_DATA SHOWN_
• • • • •
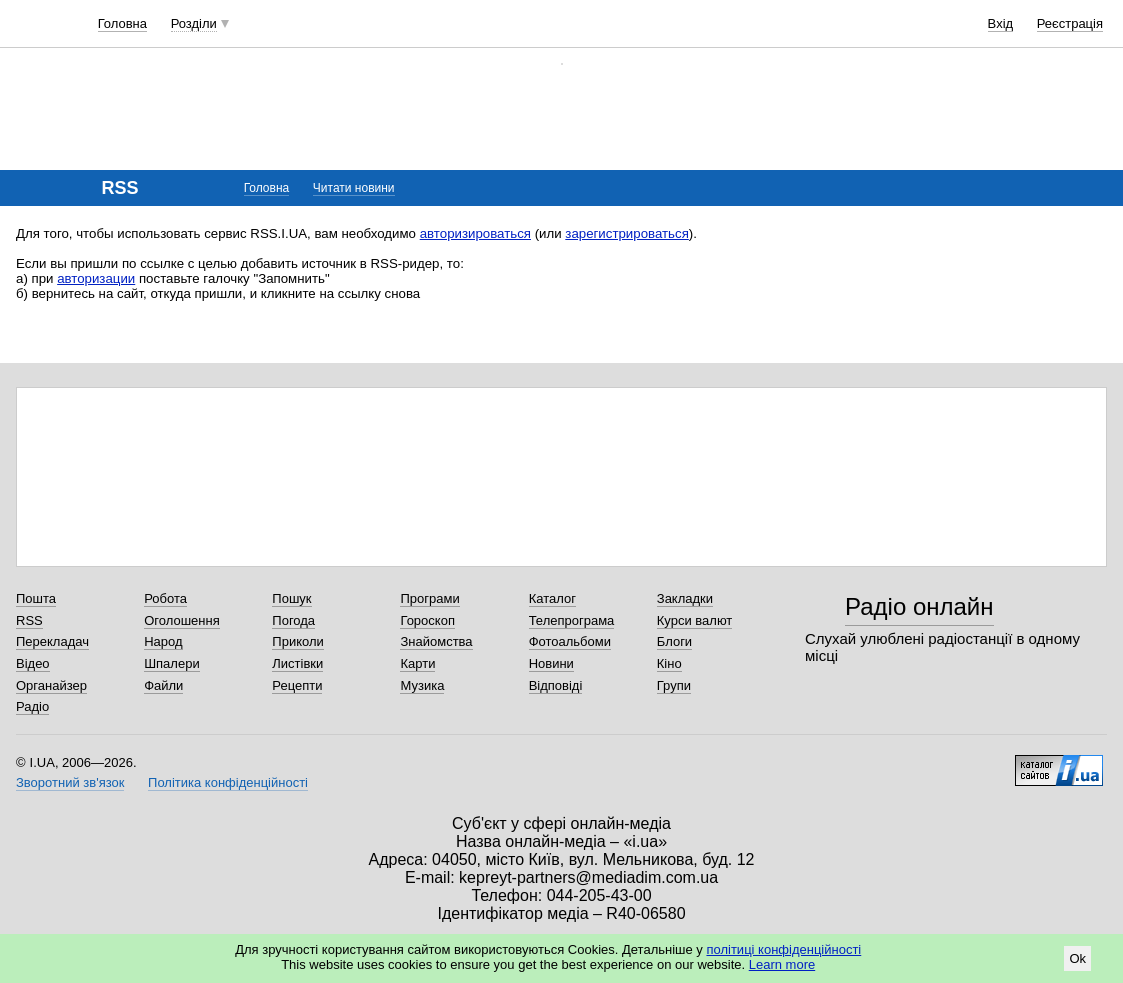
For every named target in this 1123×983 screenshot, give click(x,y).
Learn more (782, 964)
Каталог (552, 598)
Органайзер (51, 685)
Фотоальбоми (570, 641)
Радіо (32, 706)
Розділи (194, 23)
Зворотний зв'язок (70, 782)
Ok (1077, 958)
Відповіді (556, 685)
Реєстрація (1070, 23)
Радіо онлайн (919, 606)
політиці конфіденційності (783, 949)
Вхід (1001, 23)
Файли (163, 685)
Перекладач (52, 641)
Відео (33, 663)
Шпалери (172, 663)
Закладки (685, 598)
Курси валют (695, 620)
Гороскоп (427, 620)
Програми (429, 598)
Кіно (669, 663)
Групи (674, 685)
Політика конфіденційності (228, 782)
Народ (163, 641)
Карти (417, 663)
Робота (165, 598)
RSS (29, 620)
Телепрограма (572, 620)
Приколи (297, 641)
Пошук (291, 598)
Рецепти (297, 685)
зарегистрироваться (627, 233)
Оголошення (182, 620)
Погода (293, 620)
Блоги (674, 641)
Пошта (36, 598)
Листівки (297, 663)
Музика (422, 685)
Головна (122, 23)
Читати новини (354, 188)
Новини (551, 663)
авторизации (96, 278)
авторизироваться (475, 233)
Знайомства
• • • • •
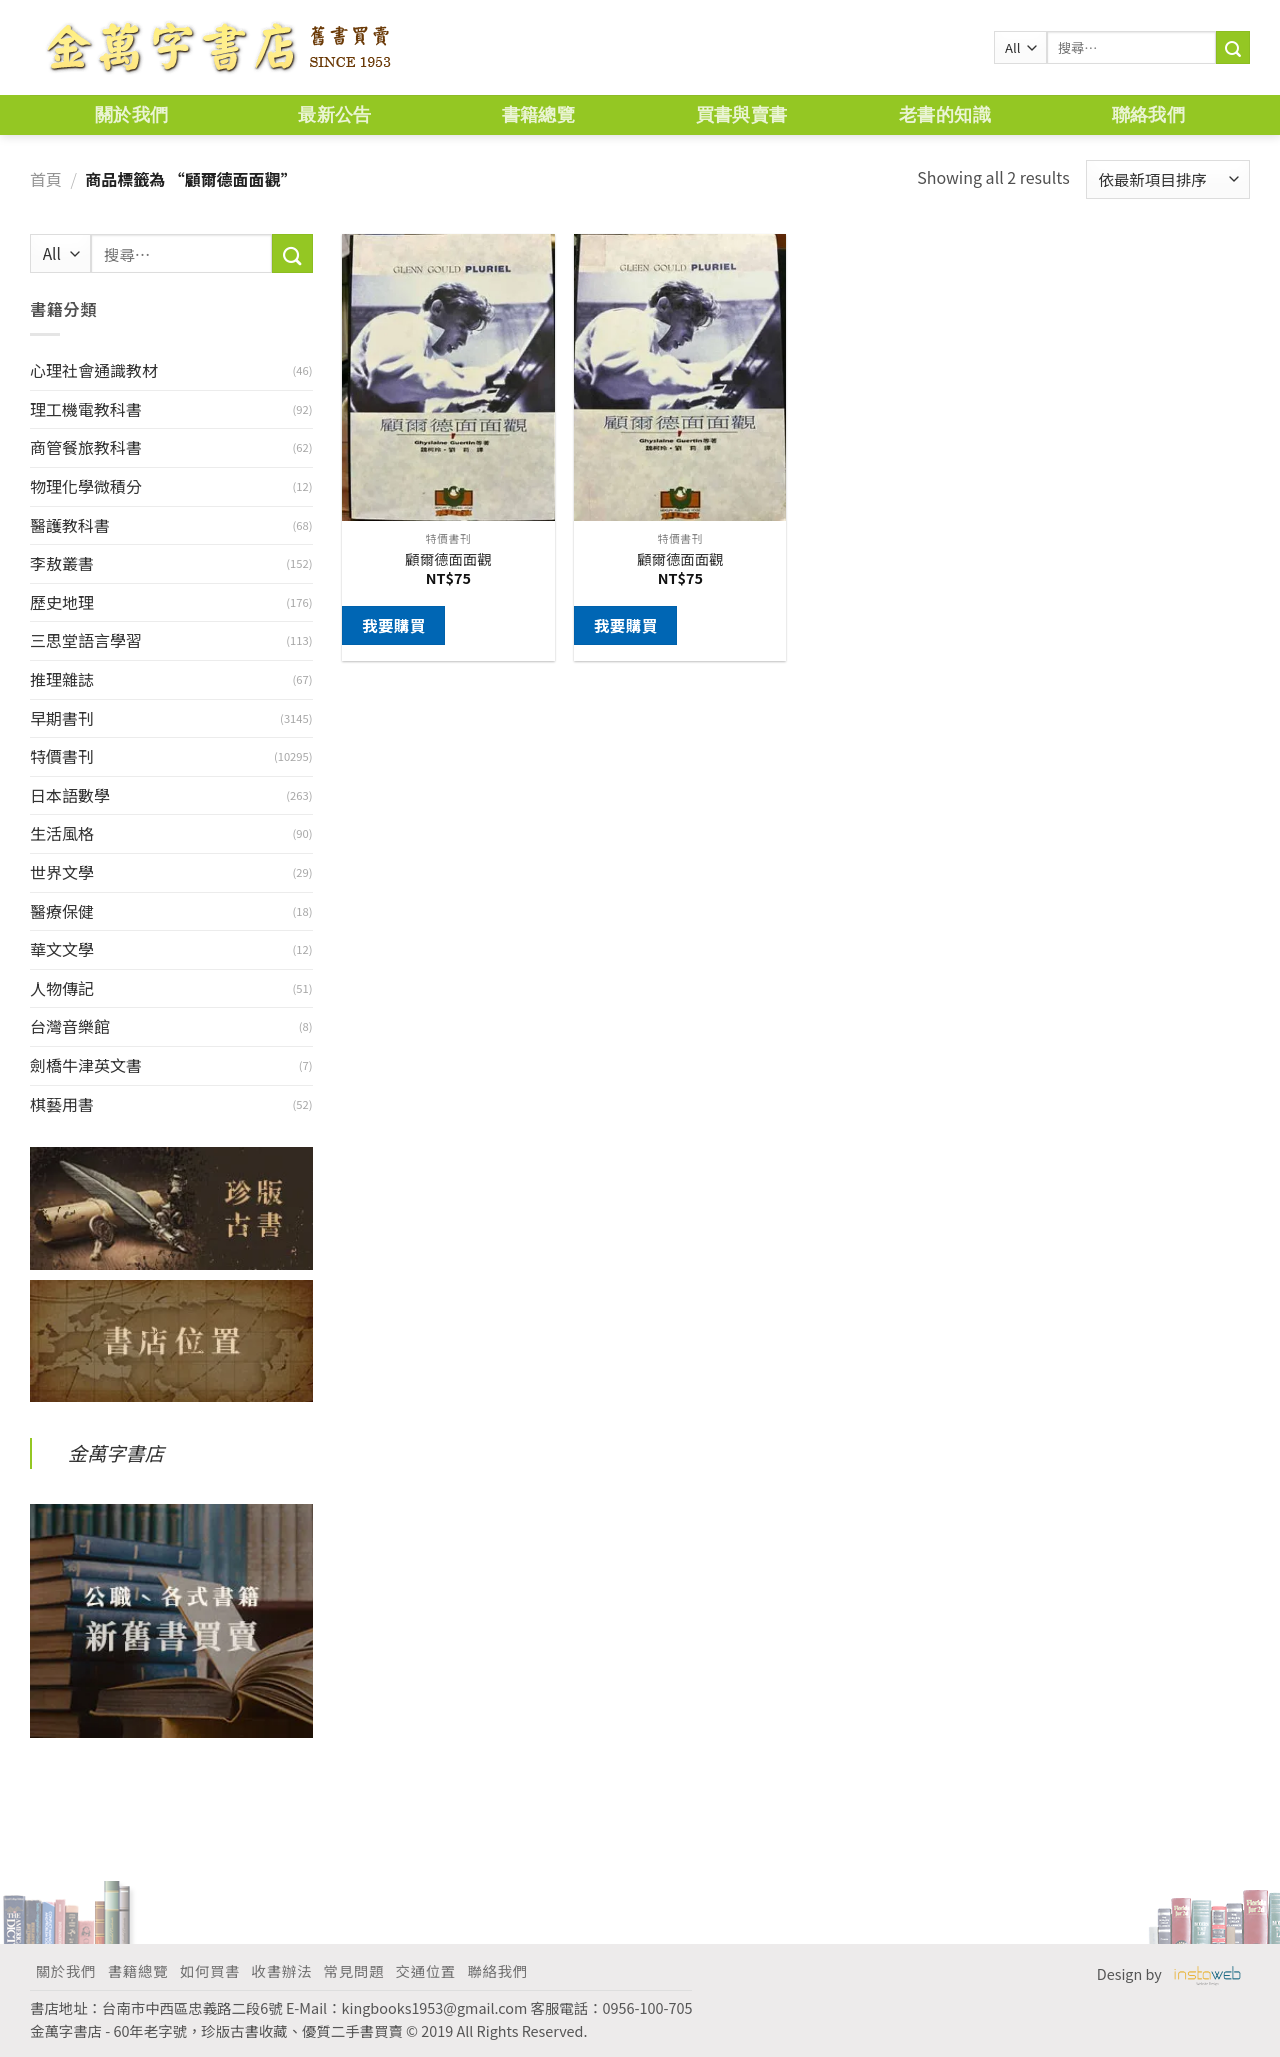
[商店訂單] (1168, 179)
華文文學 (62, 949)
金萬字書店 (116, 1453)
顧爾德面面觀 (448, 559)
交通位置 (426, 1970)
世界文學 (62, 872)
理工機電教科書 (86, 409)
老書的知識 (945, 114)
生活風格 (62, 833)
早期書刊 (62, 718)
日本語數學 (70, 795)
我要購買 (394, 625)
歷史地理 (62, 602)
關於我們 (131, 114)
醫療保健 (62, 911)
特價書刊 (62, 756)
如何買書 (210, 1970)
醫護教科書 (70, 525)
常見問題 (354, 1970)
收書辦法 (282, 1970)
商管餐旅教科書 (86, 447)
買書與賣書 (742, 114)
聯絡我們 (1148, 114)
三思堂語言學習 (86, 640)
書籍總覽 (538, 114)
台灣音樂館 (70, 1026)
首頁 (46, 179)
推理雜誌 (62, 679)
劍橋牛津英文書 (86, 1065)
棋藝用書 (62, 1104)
• • • • •
_WORK ORDER_
Give only the lines from the one holding "老書的知識 (945, 114)" through the one holding "棋藝用書 (62, 1104)", each restated exactly as it appears above.

_FINISHED TASK_
老書的知識 (945, 114)
生活風格 (62, 833)
早期書刊 (62, 718)
日本語數學 (70, 795)
我要購買 (394, 625)
歷史地理 (62, 602)
關於我們 (131, 114)
醫療保健 (62, 911)
特價書刊 (62, 756)
如何買書 (210, 1970)
醫護教科書 (70, 525)
常見問題 (354, 1970)
收書辦法 (282, 1970)
商管餐旅教科書 (86, 447)
買書與賣書 (742, 114)
聯絡我們 (1148, 114)
三思堂語言學習 (86, 640)
書籍總覽 (538, 114)
台灣音樂館 (70, 1026)
首頁 (46, 179)
推理雜誌 (62, 679)
劍橋牛津英文書 (86, 1065)
棋藝用書 (62, 1104)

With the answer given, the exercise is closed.